Deep Data Prototype 1 (UK / SP)

2010
Mixed-media installation
Andy Gracie

 

Since the early 1970s we have sent robotic explorers into space to study the solar system. Carrying arrays of sensors they measure and define the characteristics of interplanetary and interstellar space. In the science fiction utopia of the 1970s we hoped that by now we would be regularly visiting the Moon, have bases on Mars and would know of other lifeforms. Astrobiology is based on a more pragmatic realisation, and proposes that we are more likely to find life, or evidence of life, closer to microbes than to ourselves.

DEEP DATA Prototype 1 forms the first stage of the Deep Data project, using data from space probes to recreate elements of the solar system environment within cultures of organisms currently used in astrobiology. Thus the project simulates a DIY astrobiological laboratory.

DEEP DATA Prototype 1 uses magnetometer data from the Pioneer and Voyager probes to recreate magnetic field experiments on cultures of tardigrades. Tardigrades are becoming one of the most important organisms in space bioscience as they are polyextremophiles and can enter suspended animation for long periods of time.
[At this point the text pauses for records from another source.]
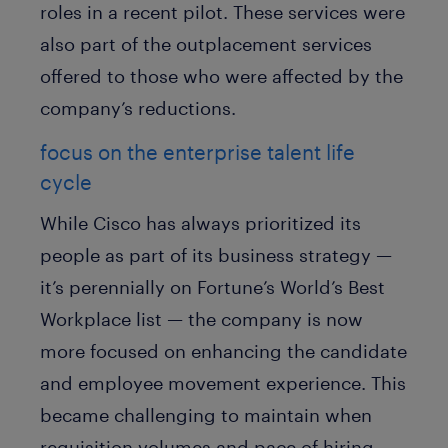
roles in a recent pilot. These services were
also part of the outplacement services
offered to those who were affected by the
company’s reductions.
focus on the enterprise talent life
cycle
While Cisco has always prioritized its
people as part of its business strategy —
it’s perennially on Fortune’s World’s Best
Workplace list — the company is now
more focused on enhancing the candidate
and employee movement experience. This
became challenging to maintain when
requisition volumes and pace of hiring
Following an accelerated timeline the tardigrades experience the intense magnetic fields of the four gas giant planets and the more subtle and complex ones at the very edge of our solar system.

The installation consists of a microscope and custom designed culture vessel for tardigardes which also houses electromagnets. Two flat monitors display the incoming data and the live video of the tardigardes with superimposed magnetic field lines as they experience the shifting magnetic fields.

 

Artist bio:

Andy Gracie works across various disciplines including installation, robotics, sound, video and biological practice. This work is situated between the arts and the sciences, creating situations of exchange between natural and artificial systems which allow new emergent behaviours to develop. More recently his work has begun to reflect cultural associations with the science of astrobiology.
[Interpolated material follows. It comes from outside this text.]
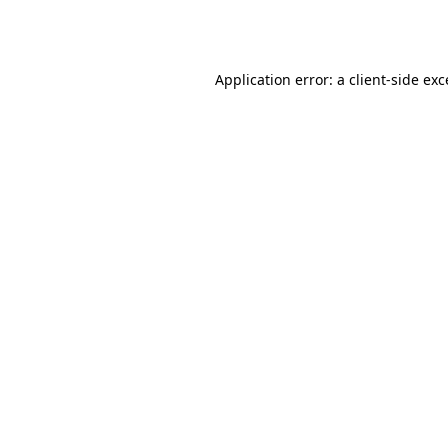
Application error: a
client
-side ex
He has exhibited across Europe as well as the USA, Japan, Mexico and Australia including several specific commissions for new works. He has also exhibited at ISEA, Artbots, Radar, Ars Electronica and at the Capital of Culture robotic exhibitions as part of Lille2004.

He has presented at numerous conferences and seminars internationally, has written and published a number of articles and papers, and his work has been featured in books by Stephen Wilson and Dmitry Bulatov.

His work has received honourable mentions from VIDA (2007) and Ars Electronica (2007).